- [Task statement] Write out only the lines from the line that holds "Gå til forhandlerens hjemmeside" to the end of the listing below, inclusive, with the pictures omitted.

- [Records provided]
# # # # #
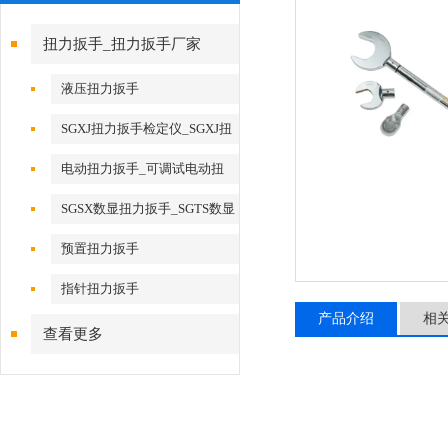
扭力扳手_扭力扳手厂家
液压扭力扳手
SGXJ扭力扳手检定仪_SGXJ扭
矩扳手检定仪
电动扭力扳手_可调试电动扭
力扳手
SGSX数显扭力扳手_SGTS数显
扭力扳手
预置扭力扳手
指针扭力扳手
产品介绍
相
查看更多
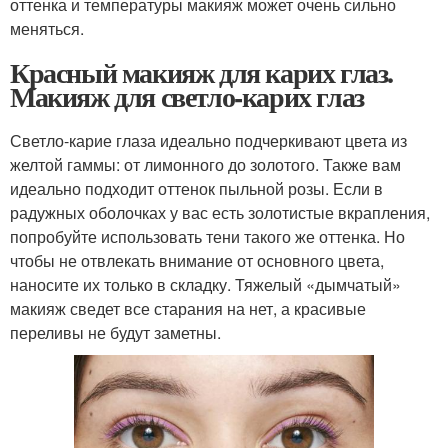
оттенка и температуры макияж может очень сильно
меняться.
Красный макияж для карих глаз.
Макияж для светло-карих глаз
Светло-карие глаза идеально подчеркивают цвета из
желтой гаммы: от лимонного до золотого. Также вам
идеально подходит оттенок пыльной розы. Если в
радужных оболочках у вас есть золотистые вкрапления,
попробуйте использовать тени такого же оттенка. Но
чтобы не отвлекать внимание от основного цвета,
наносите их только в складку. Тяжелый «дымчатый»
макияж сведет все старания на нет, а красивые
переливы не будут заметны.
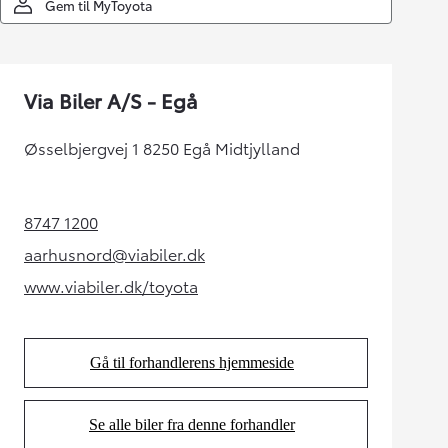
Gem til MyToyota
Via Biler A/S - Egå
Øsselbjergvej 1 8250 Egå Midtjylland
8747 1200
(Opens in new tab)
aarhusnord@viabiler.dk
(Opens in new tab)
www.viabiler.dk/toyota
(Opens in new tab)
Gå til forhandlerens hjemmeside
(Opens in new tab)
Se alle biler fra denne forhandler
(Opens in new tab)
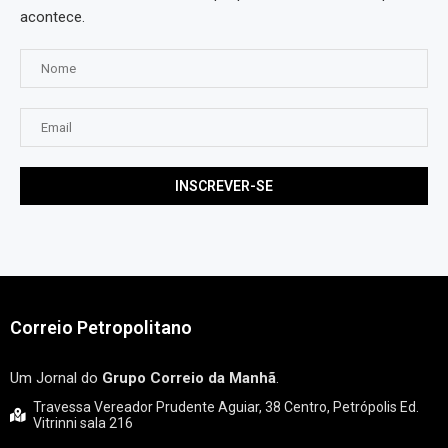
acontece.
Correio Petropolitano
Um Jornal do
Grupo Correio da Manhã
.
Travessa Vereador Prudente Aguiar, 38 Centro, Petrópolis Ed.
Vitrinni sala 216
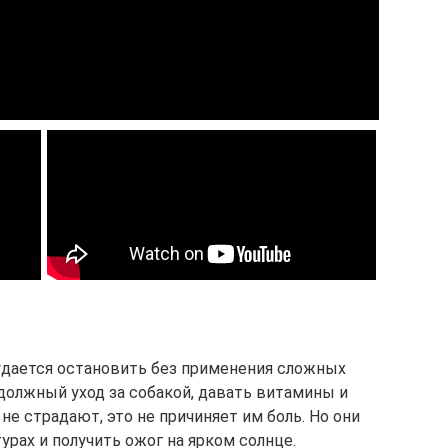
удается остановить без применения сложных
должный уход за собакой, давать витамины и
е страдают, это не причиняет им боль. Но они
урах и получить ожог на ярком солнце.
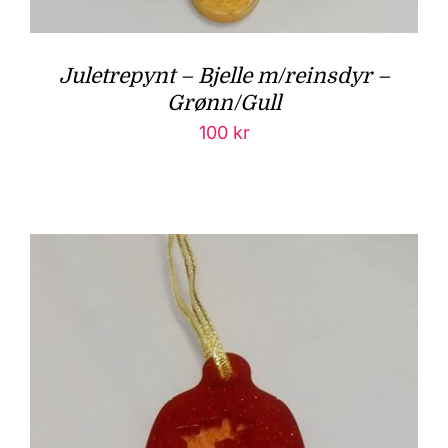
Juletrepynt – Bjelle m/reinsdyr –
Grønn/Gull
100
kr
# # # # #
- [Solution to the exercise]
Gå til forhandlerens hjemmeside
(Opens in new tab)
Se alle biler fra denne forhandler
(Opens in new tab)
acontece.
Correio Petropolitano
Um Jornal do
Grupo Correio da Manhã
.
Travessa Vereador Prudente Aguiar, 38 Centro, Petrópolis Ed.
Vitrinni sala 216
удается остановить без применения сложных
должный уход за собакой, давать витамины и
е страдают, это не причиняет им боль. Но они
урах и получить ожог на ярком солнце.
Juletrepynt – Bjelle m/reinsdyr –
Grønn/Gull
100
kr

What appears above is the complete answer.